Как и следовало ожидать, рабочие строительного участка Мадии оказали доверие Джаннотто. Во главе рабочих Фиаски должен был стать Корсьеро, который, оставаясь верным своему пристрастию к картам и «Трем мушкетерам», за последние пятнадцать лет не раз переходил с одного предприятия на другое. И, наконец, строителей, работавших у Бадолати, предстояло возглавить Липпи. Это надлежало ему по праву — за его седины, за то, что у него никогда не было нехватки ни в доводах, ни в словах, чтобы их приперчить. Но он неожиданно сказал:

— Ценю ваше доверие, но лучше пусть этим займется Тополек. Я себя знаю: частенько бывает, что не умею вовремя сдержаться, а здесь такое дело…

Метелло попытался было отказаться, но не очень настойчиво, боясь, как бы товарищи не подумали, что он вообще против забастовки. Поэтому он решил не возражать.

— Ладно, согласен, — сказал он. — Не хочу, чтобы у вас из-за меня простыл обед.

Они спускались по дороге Кареджи, освещенной теперь с запада. Уличная пыль под косыми лучами солнца казалась белой, как известь, — даже глазам было больно!

Метелло держал под руку Олиндо, а Аминта, Фалорни и молодой Ренцони (Ренцони-маленький, Ренцони-внук, как его звали) шли втроем отдельно. Они первыми запели гимн, а за ними его подхватили все, одна группа за другой, пока не зазвучал мощный хор:

…Добьемся мы освобожденья
Своею собственной рукой!

Дель Буоно шел впереди всех вместе с Джаннотто и Липпи, который мелко семенил под палящими лучами солнца, стараясь не отстать. Дель Буоно взял старика под руку и угостил его сигарой. Пенсне Дель Буоно поблескивало на солнце.
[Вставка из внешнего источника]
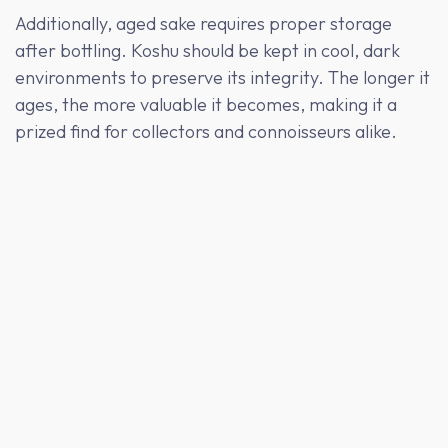
Additionally, aged sake requires proper storage
after bottling. Koshu should be kept in cool, dark
environments to preserve its integrity. The longer it
ages, the more valuable it becomes, making it a
prized find for collectors and connoisseurs alike.
Koshu Pairing Suggestions
Koshu's bold flavors make it an excellent companion
to rich, savory dishes. Its umami-forward profile
pairs beautifully with grilled meats, aged cheeses,
and dishes with soy sauce or miso. For a unique
pairing experience, try Koshu with foie gras or a
decadent chocolate dessert—the contrasting
flavors create a memorable tasting experience.
Koshu is also an ideal match for traditional Japanese
dishes like unagi (grilled eel) or matsutake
Дойдя до первых домов Ромито, он крикнул:

— Помолчите-ка, ребята, а то все кончится, не успев начаться!

Запыхавшийся Немец и еще несколько рабочих присели на ограду дороги, чтобы передохнуть. Они махали проходящим, прощаясь с ними:

— До завтра!

— Счастливо!

— Ну, теперь уж порядок!

— До завтра!

И вот на следующий день началась самая крупная в 1902 году забастовка, которой и по длительности и по совершившимся за это время событиям суждено было стать легендарной.

Она длилась сорок шесть дней и закончилась капитуляцией предпринимателей. Это была большая победа, но как дорого она обошлась и с каким трудом была достигнута!

И все же это была победа всей корпорации каменщиков и, в частности, Метелло и Эрсилии.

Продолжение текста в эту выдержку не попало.